“Angkar is with us.” His normally stentorian voice was muted now, almost a monotone. “I feel his presence.”
Mrs. Buckley stirred and her knee bumped against Sabina’s. The contact brought forth another of the woman’s shivery gasps.
“Will you speak to us tonight, Angkar? Will you answer our questions in the language of the dead and guide us among your fellow spirits? Please grant our request. All here with me are friends.”
The silver bell inside the jar rang once, soft and clear.
“Angkar has consented. He will speak, he will lead us. He will ring the bell once for ‘yes’ to each question he is asked, twice for ‘no,’ for that is the language of the dead. Will someone ask him a question?”
“I will,” Dr. Cobb’s voice answered. “Angkar, is my dear mother Elena Richmond Cobb well and happy on the Other Side?”
The bell tinkled once.
“Will she appear to us in her spirit form?”
Yes.
“Will she do so tonight?”
Silence.
Vargas said in his droning monotone, “Angkar is unable to answer that question yet. He asks for another.”
Mrs. Buckley obliged immediately. Yes, her beloved Bernice was still well and happy among the spirits. Yes, she was present. Yes, she would make every effort to communicate.
Sabina spoke up next, asking in anxious tones, “Angkar, tell me please, is my brother Gregory with you? Gregory Milford.”
Yes, he is one of us.
“Is he among you tonight?”
No.
“Why won’t he come and speak to me?”
Silence.
Vargas said, “Yes, Angkar, I understand. The spirit of Gregory Milford has yet to fully adapt to life on the astral plane.”
“But I must speak to him.” Sabina made her voice sharp, agitated. “I must!”
John chimed in with, “Yes, it’s vital, absolutely vital that we consult with Gregory tonight.”
Without warning, the table seemed to stir and tremble. Its smooth surface rippled; a faint creak sounded from somewhere underneath. In the next instant the table tilted sideways, causing the bell to tinkle furiously; turned and rocked and wobbled as if it had been injected with a life of its own. Margaret Buckley emitted another of her gasps, her moist fingers clutching Sabina’s wrist tightly. Grace Cobb murmured something in a startled undertone.
The agitated movements continued for several seconds, then stopped abruptly. The table lifted completely off the floor, seemed to float in the air for another two or three heartbeats before finally thudding back onto the carpet.
“Angkar has been angered by the Milfords’ inappropriate demands. He may now deny us further communication and return to his exalted place in the Afterworld.”

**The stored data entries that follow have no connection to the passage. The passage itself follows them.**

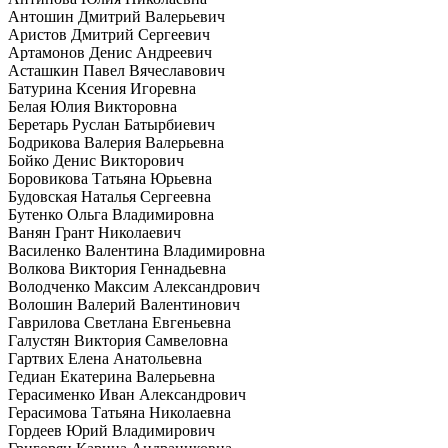
Антошин Дмитрий Валерьевич
Аристов Дмитрий Сергеевич
Артамонов Денис Андреевич
Асташкин Павел Вячеславович
Батурина Ксения Игоревна
Белая Юлия Викторовна
Беретарь Руслан Батырбиевич
Бодрикова Валерия Валерьевна
Бойко Денис Викторович
Боровикова Татьяна Юрьевна
Будовская Наталья Сергеевна
Бутенко Ольга Владимировна
Ванян Грант Николаевич
Василенко Валентина Владимировна
Волкова Виктория Геннадьевна
Володченко Максим Александрович
Волошин Валерий Валентинович
Гаврилова Светлана Евгеньевна
Галустян Виктория Самвеловна
Гартвих Елена Анатольевна
Гедиан Екатерина Валерьевна
Герасименко Иван Александрович
Герасимова Татьяна Николаевна
Гордеев Юрий Владимирович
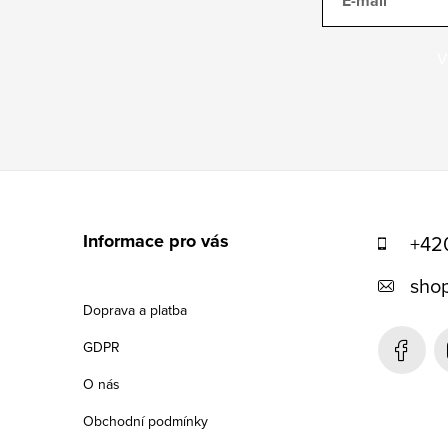
E-mail
V
Z
á
Informace pro vás
+42
p
shop
a
Doprava a platba
t
GDPR
í
O nás
Obchodní podmínky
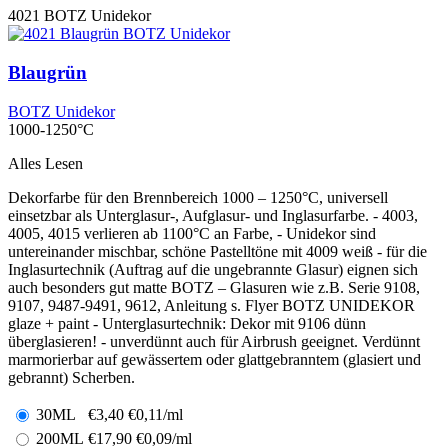
4021
BOTZ Unidekor
Blaugrün
BOTZ Unidekor
1000-1250°C
Alles Lesen
Dekorfarbe für den Brennbereich 1000 – 1250°C, universell
einsetzbar als Unterglasur-, Aufglasur- und Inglasurfarbe. - 4003,
4005, 4015 verlieren ab 1100°C an Farbe, - Unidekor sind
untereinander mischbar, schöne Pastelltöne mit 4009 weiß - für die
Inglasurtechnik (Auftrag auf die ungebrannte Glasur) eignen sich
auch besonders gut matte BOTZ – Glasuren wie z.B. Serie 9108,
9107, 9487-9491, 9612, Anleitung s. Flyer BOTZ UNIDEKOR
glaze + paint - Unterglasurtechnik: Dekor mit 9106 dünn
überglasieren! - unverdünnt auch für Airbrush geeignet. Verdünnt
marmorierbar auf gewässertem oder glattgebranntem (glasiert und
gebrannt) Scherben.
30ML
€
3,40
€0,11/ml
200ML
€
17,90
€0,09/ml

Mrs. Buckley cried, “Oh, no, please, he mustn’t go!”
“Silence! We must do nothing more to disturb him or the discarnate plane or the consequences may be dire. Do not move or speak. Do not break the circle.”

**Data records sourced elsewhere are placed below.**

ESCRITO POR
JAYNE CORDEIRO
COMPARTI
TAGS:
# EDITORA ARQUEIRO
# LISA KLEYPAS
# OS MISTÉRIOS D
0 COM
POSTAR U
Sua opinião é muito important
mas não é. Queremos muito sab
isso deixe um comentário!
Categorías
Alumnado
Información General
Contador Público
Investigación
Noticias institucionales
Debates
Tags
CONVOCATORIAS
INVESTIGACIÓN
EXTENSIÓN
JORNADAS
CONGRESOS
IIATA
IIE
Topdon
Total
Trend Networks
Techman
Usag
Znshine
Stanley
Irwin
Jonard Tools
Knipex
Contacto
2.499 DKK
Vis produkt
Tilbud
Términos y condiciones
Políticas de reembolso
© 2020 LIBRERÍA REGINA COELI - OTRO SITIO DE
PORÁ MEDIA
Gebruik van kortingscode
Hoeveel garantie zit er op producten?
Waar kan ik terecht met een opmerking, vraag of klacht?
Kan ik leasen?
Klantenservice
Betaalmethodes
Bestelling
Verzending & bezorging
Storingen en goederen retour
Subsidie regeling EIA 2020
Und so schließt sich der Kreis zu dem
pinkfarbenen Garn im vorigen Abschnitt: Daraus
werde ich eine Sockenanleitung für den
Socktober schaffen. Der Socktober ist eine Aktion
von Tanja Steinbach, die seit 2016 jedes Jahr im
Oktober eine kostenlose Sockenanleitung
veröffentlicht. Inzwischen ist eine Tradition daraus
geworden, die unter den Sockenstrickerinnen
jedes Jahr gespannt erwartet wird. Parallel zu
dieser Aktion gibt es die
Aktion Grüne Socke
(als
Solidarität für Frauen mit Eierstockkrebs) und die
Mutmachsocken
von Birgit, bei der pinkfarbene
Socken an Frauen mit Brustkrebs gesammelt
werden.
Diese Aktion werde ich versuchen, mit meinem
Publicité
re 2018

The stuffy blackness closed down again. The silence was acute, as if breaths were being held around the table; even Mr. Buckley’s soft wheezing had ceased. It was an effort for Sabina to remain still.
A sound burst forth, a jingling that was not of the silver bell inside the jar. The tambourine that had been on the sideboard, closer now, almost as if it were wavering in the air nearby. Its metal jingles sounded in an eerily discordant way.
“Angkar is still present.” Vargas’s droning whisper was fervent. “He has forgiven Mrs. Milford her outburst, permitted us one more chance to communicate with the spirits he has brought with him.”
Mrs. Buckley: “Praise Angkar! Praise the spirits!”
The shaking and jingling of the tambourine ended. All at once a ghostly light appeared at a distance overhead, pale and vaporous; remained stationary for a few seconds, then commenced a swirling motion that created faint luminous streaks on the wall of black. Mrs. Buckley made an ecstatic throat noise. The swirls slowed, the light still again for a moment; then it began to rise until it seemed to hover just below the ceiling; and at last it faded away entirely. Other lights, mere pinpricks, flicked on and off, moving this way and that as if a handful of fireflies had been released in the room.
A thin, moaning wail erupted.
The pinpricks of light vanished.
Sabina, listening intently, heard a faint ratchet noise followed by a strumming musical chord. The vaporous light reappeared, now in a different location closer to the floor. At the edge of its glow the guitar could be seen to leap into the air, to gyrate back and forth with no hand upon it. The chord replayed and was joined by others — strange music that sounded as though it were being made by the strings.
For four, five, six seconds the guitar continued its levitating dance, seemingly playing a tune upon itself. Then the glow once more faded, and when it was gone the music ceased and the guitar twanged to rest on the carpet.
What seemed like minutes passed in electric silence.
Grace Cobb suddenly shrieked, “A hand! I felt a hand brush against my cheek!”
Vargas warned, “Do not move, do not break the circle.”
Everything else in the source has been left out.